▸ INSTRUCTIONS TO FOLLOW
State how many lines of the entries below hold the word "pour"; reply with nothing but the number.

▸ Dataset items
↓

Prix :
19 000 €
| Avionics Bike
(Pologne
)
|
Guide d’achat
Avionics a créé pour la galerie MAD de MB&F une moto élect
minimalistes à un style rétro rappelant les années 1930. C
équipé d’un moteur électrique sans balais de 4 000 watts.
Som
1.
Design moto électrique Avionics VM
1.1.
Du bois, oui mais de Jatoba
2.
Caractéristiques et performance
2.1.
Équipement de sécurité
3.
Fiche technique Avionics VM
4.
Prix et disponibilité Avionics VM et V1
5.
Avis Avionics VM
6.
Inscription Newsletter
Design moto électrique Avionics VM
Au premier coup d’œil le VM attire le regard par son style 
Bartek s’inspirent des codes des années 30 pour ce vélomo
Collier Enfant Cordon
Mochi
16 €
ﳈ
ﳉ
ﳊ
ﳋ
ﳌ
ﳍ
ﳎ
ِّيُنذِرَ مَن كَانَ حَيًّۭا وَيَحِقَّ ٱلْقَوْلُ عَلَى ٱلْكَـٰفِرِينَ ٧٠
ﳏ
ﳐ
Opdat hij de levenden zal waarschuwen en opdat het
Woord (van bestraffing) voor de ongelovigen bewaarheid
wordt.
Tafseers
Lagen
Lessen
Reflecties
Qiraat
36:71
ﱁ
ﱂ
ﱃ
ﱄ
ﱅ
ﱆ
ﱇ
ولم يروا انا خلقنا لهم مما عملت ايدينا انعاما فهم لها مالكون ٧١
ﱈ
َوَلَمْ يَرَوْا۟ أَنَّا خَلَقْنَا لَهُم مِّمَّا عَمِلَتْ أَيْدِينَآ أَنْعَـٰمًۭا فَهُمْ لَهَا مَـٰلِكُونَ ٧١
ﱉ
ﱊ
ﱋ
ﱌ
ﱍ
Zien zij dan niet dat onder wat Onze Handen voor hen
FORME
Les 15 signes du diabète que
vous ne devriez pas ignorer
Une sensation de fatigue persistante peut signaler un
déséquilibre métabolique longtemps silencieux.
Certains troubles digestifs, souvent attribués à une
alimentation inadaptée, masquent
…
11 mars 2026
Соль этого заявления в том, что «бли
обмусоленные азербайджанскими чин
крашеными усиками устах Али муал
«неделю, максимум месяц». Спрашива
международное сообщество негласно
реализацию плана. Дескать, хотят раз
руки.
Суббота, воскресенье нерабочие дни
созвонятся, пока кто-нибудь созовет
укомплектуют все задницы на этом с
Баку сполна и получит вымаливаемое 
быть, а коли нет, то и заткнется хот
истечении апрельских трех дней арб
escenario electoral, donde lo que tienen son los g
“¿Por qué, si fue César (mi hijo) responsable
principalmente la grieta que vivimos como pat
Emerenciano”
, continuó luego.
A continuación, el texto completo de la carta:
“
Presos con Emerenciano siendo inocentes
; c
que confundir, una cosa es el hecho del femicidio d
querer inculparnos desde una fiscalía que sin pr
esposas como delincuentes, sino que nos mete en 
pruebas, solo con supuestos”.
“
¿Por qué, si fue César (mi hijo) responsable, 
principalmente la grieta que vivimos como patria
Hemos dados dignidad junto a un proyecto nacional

↑
↓

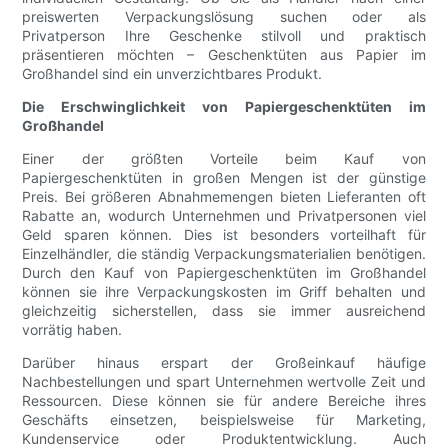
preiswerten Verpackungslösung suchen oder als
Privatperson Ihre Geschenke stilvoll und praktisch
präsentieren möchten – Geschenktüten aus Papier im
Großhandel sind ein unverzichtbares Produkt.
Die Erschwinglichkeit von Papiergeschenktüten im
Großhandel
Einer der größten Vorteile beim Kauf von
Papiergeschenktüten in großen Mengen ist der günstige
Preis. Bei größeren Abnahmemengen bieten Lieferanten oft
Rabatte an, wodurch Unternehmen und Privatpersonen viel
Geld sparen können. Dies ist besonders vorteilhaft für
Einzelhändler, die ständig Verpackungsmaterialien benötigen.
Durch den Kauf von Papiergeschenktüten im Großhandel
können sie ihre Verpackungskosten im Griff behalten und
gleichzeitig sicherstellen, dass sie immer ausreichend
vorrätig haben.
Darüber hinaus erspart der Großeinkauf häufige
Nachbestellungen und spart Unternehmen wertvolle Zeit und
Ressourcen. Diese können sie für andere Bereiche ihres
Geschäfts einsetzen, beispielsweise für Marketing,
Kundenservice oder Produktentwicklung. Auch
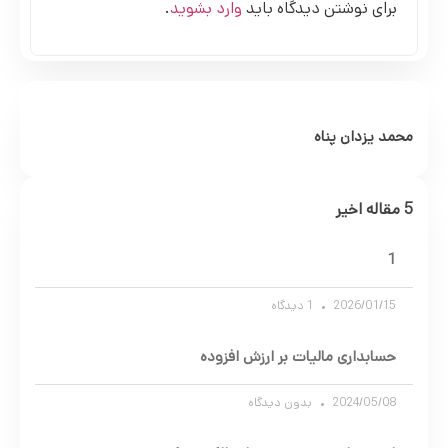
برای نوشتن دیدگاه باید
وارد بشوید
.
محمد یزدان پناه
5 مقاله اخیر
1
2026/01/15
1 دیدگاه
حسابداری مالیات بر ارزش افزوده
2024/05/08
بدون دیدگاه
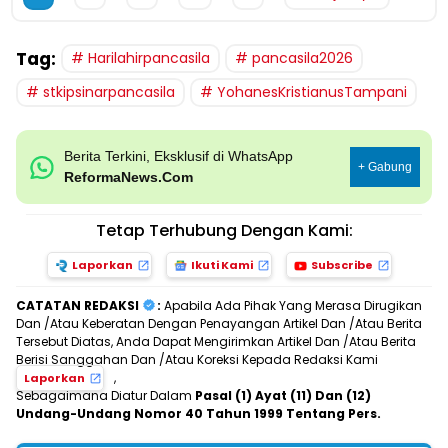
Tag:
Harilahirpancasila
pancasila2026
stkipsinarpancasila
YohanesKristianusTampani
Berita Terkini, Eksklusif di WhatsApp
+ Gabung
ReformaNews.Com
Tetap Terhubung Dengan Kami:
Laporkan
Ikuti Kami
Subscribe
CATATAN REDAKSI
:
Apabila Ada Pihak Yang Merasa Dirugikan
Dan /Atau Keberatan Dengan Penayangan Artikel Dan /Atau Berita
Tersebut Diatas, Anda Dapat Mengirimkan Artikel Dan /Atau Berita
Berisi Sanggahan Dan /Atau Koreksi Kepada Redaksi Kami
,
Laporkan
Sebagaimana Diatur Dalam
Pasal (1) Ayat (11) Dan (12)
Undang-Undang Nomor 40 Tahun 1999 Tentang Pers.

↑
↓

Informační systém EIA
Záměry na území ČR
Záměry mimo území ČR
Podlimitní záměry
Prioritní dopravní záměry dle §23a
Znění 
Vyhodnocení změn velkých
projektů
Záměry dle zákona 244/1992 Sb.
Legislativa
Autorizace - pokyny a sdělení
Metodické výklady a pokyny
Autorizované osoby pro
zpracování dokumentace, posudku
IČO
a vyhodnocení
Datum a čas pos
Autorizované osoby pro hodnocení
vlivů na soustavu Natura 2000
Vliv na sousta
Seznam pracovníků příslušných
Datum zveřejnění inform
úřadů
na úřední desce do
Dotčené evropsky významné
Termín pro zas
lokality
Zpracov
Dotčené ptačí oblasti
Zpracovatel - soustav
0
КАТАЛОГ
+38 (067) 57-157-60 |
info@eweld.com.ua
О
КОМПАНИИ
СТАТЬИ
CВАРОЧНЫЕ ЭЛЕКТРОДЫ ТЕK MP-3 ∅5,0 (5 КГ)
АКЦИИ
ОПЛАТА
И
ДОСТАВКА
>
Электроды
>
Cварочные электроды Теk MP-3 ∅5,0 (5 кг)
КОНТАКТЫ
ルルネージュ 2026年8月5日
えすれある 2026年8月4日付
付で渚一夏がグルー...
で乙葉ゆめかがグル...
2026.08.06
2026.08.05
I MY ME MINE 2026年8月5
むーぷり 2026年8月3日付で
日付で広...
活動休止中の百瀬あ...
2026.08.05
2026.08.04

↑

▸ RESPONSE AREA
2